◆ Task requirements
Which lines in the data below contain the word "converteren"? Copy each of them.
··· Records provided ···
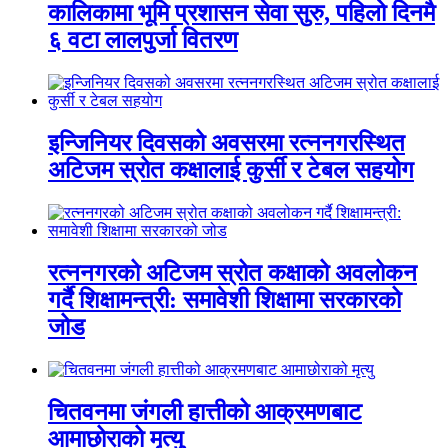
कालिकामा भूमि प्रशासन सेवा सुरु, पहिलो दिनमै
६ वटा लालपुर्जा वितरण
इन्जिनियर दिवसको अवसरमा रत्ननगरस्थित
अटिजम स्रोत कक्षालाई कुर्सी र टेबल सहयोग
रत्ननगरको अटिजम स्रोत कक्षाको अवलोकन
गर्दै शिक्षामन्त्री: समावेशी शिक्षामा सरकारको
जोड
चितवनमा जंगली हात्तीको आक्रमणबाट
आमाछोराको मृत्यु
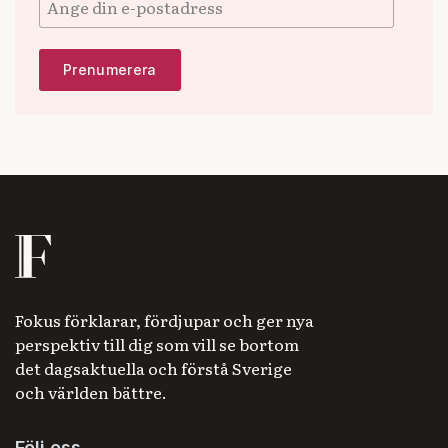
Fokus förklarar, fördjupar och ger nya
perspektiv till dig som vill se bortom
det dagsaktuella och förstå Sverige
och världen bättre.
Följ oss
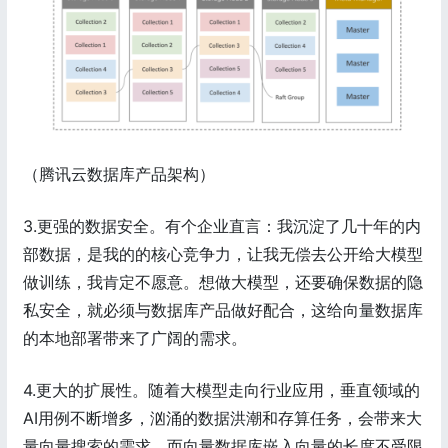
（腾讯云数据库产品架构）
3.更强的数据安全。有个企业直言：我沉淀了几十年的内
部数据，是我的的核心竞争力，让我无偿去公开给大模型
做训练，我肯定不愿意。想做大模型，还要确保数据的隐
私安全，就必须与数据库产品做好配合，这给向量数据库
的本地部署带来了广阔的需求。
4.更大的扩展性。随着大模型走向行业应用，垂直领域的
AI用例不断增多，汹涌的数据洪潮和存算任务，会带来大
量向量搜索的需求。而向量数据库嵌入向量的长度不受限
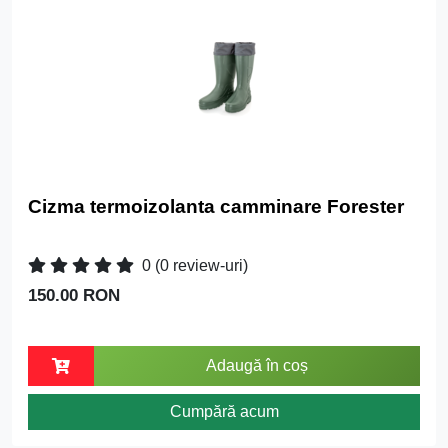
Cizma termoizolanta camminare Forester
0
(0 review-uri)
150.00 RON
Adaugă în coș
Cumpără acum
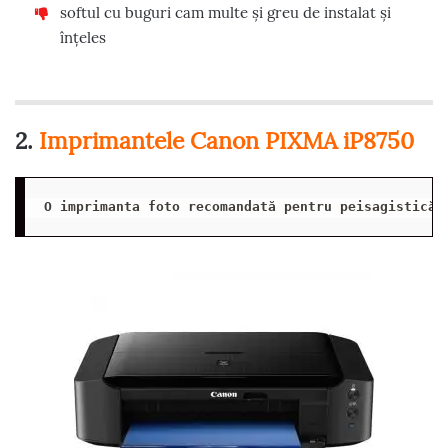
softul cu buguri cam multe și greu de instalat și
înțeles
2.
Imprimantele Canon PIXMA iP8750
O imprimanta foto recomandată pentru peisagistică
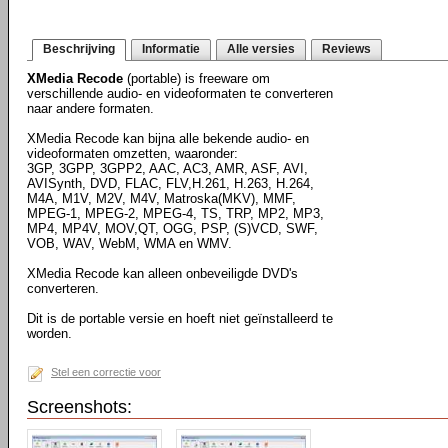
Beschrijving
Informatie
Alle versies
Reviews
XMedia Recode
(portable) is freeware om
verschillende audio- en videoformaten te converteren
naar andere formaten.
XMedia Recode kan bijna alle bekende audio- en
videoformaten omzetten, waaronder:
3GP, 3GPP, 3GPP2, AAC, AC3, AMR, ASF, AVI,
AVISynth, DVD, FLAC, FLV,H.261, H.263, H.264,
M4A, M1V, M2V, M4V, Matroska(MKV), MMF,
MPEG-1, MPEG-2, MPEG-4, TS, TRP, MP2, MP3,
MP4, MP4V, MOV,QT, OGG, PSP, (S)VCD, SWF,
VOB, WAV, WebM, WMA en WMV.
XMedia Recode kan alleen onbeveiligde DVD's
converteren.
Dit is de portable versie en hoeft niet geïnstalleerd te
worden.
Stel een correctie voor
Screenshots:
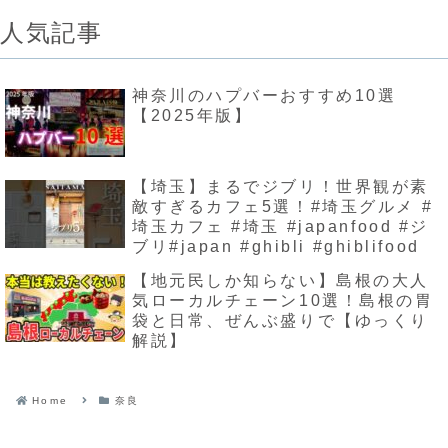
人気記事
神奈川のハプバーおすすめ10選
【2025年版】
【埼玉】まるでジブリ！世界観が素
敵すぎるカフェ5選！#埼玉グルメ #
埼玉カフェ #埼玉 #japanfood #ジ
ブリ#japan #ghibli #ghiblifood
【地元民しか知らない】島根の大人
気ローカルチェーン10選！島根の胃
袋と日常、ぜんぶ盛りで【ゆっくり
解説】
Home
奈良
···
◆ Response box
verschillende audio- en videoformaten te converteren
converteren.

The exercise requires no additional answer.